[YOUR INSTRUCTIONS]
Transcribe the listing that follows in full, omitting pictures.

[INFORMATION PROVIDED]

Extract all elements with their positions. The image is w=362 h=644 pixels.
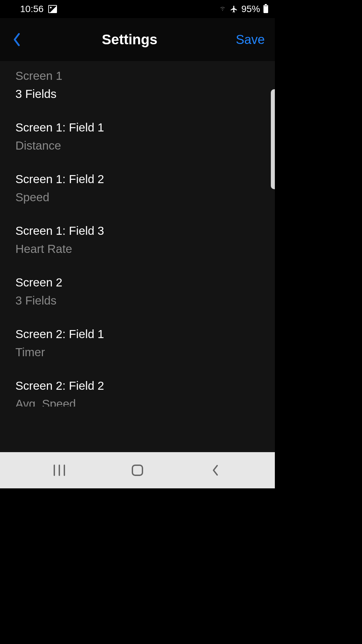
row-value: Speed — [15, 191, 275, 204]
save-button[interactable]: Save — [236, 33, 265, 47]
row-title: Screen 1: Field 1 — [15, 121, 275, 134]
battery-percent: 95% — [241, 4, 260, 14]
scrollbar-thumb[interactable] — [271, 89, 275, 189]
status-left: 10:56 — [7, 4, 57, 14]
setting-row-screen1-field3[interactable]: Screen 1: Field 3 Heart Rate — [15, 224, 275, 256]
page-title: Settings — [23, 32, 236, 48]
app-header: Settings Save — [0, 18, 275, 61]
airplane-mode-icon — [230, 5, 238, 13]
battery-icon — [263, 5, 268, 13]
row-value: Timer — [15, 345, 275, 359]
nav-recent-apps-button[interactable] — [54, 465, 65, 476]
settings-list[interactable]: Screen 1 3 Fields Screen 1: Field 1 Dist… — [0, 61, 275, 452]
row-title: Screen 2: Field 2 — [15, 379, 275, 392]
status-bar: 10:56 95% — [0, 0, 275, 18]
setting-row-screen2-field2[interactable]: Screen 2: Field 2 Avg. Speed — [15, 379, 275, 407]
setting-row-screen1[interactable]: Screen 1 3 Fields — [15, 69, 275, 101]
chevron-left-icon — [212, 465, 219, 476]
setting-row-screen2-field1[interactable]: Screen 2: Field 1 Timer — [15, 327, 275, 359]
row-title: Screen 1: Field 2 — [15, 172, 275, 186]
status-time: 10:56 — [20, 4, 44, 14]
nav-back-button[interactable] — [210, 465, 221, 476]
back-button[interactable] — [10, 31, 23, 48]
nav-home-button[interactable] — [132, 465, 143, 476]
row-title: Screen 1: Field 3 — [15, 224, 275, 237]
setting-row-screen2[interactable]: Screen 2 3 Fields — [15, 276, 275, 307]
row-value: 3 Fields — [15, 87, 275, 101]
setting-row-screen1-field1[interactable]: Screen 1: Field 1 Distance — [15, 121, 275, 152]
row-value: Heart Rate — [15, 242, 275, 256]
row-title: Screen 1 — [15, 69, 275, 83]
system-nav-bar — [0, 452, 275, 488]
wifi-icon — [219, 5, 227, 13]
setting-row-screen1-field2[interactable]: Screen 1: Field 2 Speed — [15, 172, 275, 204]
row-title: Screen 2: Field 1 — [15, 327, 275, 341]
screenshot-notification-icon — [48, 5, 57, 13]
status-right: 95% — [219, 4, 268, 14]
row-value: Avg. Speed — [15, 397, 275, 407]
row-title: Screen 2 — [15, 276, 275, 289]
row-value: Distance — [15, 139, 275, 152]
chevron-left-icon — [13, 33, 20, 47]
row-value: 3 Fields — [15, 294, 275, 307]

[THE COMPLETED TASK]
Extract all elements with their positions. The image is w=362 h=644 pixels.
row-value: Speed — [15, 191, 275, 204]
save-button[interactable]: Save — [236, 33, 265, 47]
row-title: Screen 1: Field 1 — [15, 121, 275, 134]
battery-percent: 95% — [241, 4, 260, 14]
scrollbar-thumb[interactable] — [271, 89, 275, 189]
status-left: 10:56 — [7, 4, 57, 14]
setting-row-screen1-field3[interactable]: Screen 1: Field 3 Heart Rate — [15, 224, 275, 256]
page-title: Settings — [23, 32, 236, 48]
app-header: Settings Save — [0, 18, 275, 61]
airplane-mode-icon — [230, 5, 238, 13]
battery-icon — [263, 5, 268, 13]
row-value: Timer — [15, 345, 275, 359]
nav-recent-apps-button[interactable] — [54, 465, 65, 476]
settings-list[interactable]: Screen 1 3 Fields Screen 1: Field 1 Dist… — [0, 61, 275, 452]
row-title: Screen 2: Field 2 — [15, 379, 275, 392]
status-bar: 10:56 95% — [0, 0, 275, 18]
setting-row-screen2-field2[interactable]: Screen 2: Field 2 Avg. Speed — [15, 379, 275, 407]
setting-row-screen1[interactable]: Screen 1 3 Fields — [15, 69, 275, 101]
chevron-left-icon — [212, 465, 219, 476]
setting-row-screen2-field1[interactable]: Screen 2: Field 1 Timer — [15, 327, 275, 359]
row-title: Screen 1: Field 2 — [15, 172, 275, 186]
status-time: 10:56 — [20, 4, 44, 14]
nav-back-button[interactable] — [210, 465, 221, 476]
back-button[interactable] — [10, 31, 23, 48]
nav-home-button[interactable] — [132, 465, 143, 476]
row-title: Screen 1: Field 3 — [15, 224, 275, 237]
setting-row-screen2[interactable]: Screen 2 3 Fields — [15, 276, 275, 307]
row-value: 3 Fields — [15, 87, 275, 101]
setting-row-screen1-field1[interactable]: Screen 1: Field 1 Distance — [15, 121, 275, 152]
row-value: Heart Rate — [15, 242, 275, 256]
row-title: Screen 1 — [15, 69, 275, 83]
system-nav-bar — [0, 452, 275, 488]
wifi-icon — [219, 5, 227, 13]
setting-row-screen1-field2[interactable]: Screen 1: Field 2 Speed — [15, 172, 275, 204]
row-title: Screen 2: Field 1 — [15, 327, 275, 341]
screenshot-notification-icon — [48, 5, 57, 13]
status-right: 95% — [219, 4, 268, 14]
row-value: Avg. Speed — [15, 397, 275, 407]
row-title: Screen 2 — [15, 276, 275, 289]
row-value: Distance — [15, 139, 275, 152]
chevron-left-icon — [13, 33, 20, 47]
row-value: 3 Fields — [15, 294, 275, 307]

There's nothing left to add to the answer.